Dr. H. P. Walcott '58, in introducing Dr. Lewald, reviewed the history of the Germanic Museum, and referred to the gift of the Emperor as a "graphic representation of a great and important social experience."
Dr. Lewald, after expressing gratification at the unexpected success of the German exhibit at St. Louis, described the gift of the Emperor, which, he said, though not of brilliant appearance, embodied an important practical and scientific work describing the German social system. The prominent features of this system are the admirable hygienic precautions, and the system of workmen's insurance which compels every employee receiving less than a stipulated wage to invest in insurance and pensions for himself and family a certain fraction of his yearly earnings. The motto of the German code is "Love your brethren;" and for that reason it is proper that the embodiment of the German ideas should be placed in the Harvard Museum of Social Ethics.
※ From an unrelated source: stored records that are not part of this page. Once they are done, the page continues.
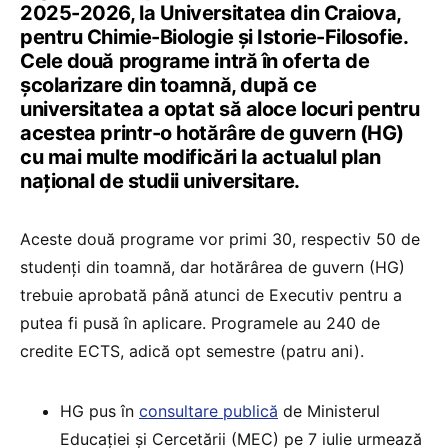
2025-2026, la Universitatea din Craiova,
pentru Chimie-Biologie și Istorie-Filosofie.
Cele două programe intră în oferta de
școlarizare din toamnă, după ce
universitatea a optat să aloce locuri pentru
acestea printr-o hotărâre de guvern (HG)
cu mai multe modificări la actualul plan
național de studii universitare.
Aceste două programe vor primi 30, respectiv 50 de
studenți din toamnă, dar hotărârea de guvern (HG)
trebuie aprobată până atunci de Executiv pentru a
putea fi pusă în aplicare. Programele au 240 de
credite ECTS, adică opt semestre (patru ani).
HG pus în
consultare publică
de Ministerul
Educației și Cercetării (MEC) pe 7 iulie urmează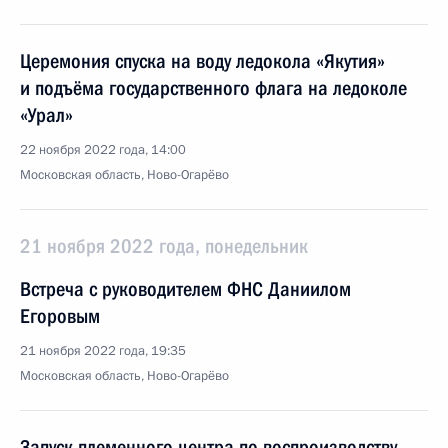
Церемония спуска на воду ледокола «Якутия»
и подъёма государственного флага на ледоколе
«Урал»
22 ноября 2022 года, 14:00
Московская область, Ново-Огарёво
21 ноября 2022 года, понедельник
Встреча с руководителем ФНС Даниилом
Егоровым
21 ноября 2022 года, 19:35
Московская область, Ново-Огарёво
Запуск племенного центра по воспроизводству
The motive of the Emperor in presenting this gift was two-fold: first, to foster closer relations between German and American economists, and secondly, to promote a social sentiment between the two leading nations of the world.
In the absence of Professor Peabody, Professor Hugo Munsterberg, as chairman of the Department of Philosophy, to which the Museum of Social Ethics belongs, accepted the gift for the University. He expressed the hope that the new philosophy building, Emerson Hall, and the Museum of Social Ethics which will be contained in it, might become the intellectual union for the scholarly activities of the University.